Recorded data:
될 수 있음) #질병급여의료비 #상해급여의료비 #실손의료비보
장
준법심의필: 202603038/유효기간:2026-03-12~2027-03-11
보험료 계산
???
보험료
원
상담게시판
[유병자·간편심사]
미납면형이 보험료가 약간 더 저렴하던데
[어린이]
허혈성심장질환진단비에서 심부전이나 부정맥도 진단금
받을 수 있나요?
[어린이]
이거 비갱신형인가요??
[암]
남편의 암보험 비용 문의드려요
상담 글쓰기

==

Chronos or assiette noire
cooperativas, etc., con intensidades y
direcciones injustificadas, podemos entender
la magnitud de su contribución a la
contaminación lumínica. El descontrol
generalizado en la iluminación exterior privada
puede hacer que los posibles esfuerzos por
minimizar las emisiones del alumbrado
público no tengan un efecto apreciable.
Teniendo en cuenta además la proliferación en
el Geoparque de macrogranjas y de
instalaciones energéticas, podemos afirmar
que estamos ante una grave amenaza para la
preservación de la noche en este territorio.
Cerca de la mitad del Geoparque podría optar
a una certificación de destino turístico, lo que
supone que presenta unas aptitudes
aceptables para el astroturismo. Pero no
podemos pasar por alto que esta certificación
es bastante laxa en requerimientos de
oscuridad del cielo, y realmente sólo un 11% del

---

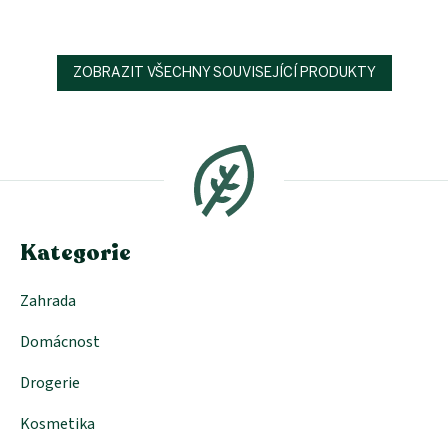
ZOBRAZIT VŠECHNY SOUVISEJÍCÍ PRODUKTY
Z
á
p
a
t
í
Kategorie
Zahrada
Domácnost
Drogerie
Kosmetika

**Instructions for the task:** Copy out the lines above that hold the string "certificación".

**Task output:**
a una certificación de destino turístico, lo que
podemos pasar por alto que esta certificación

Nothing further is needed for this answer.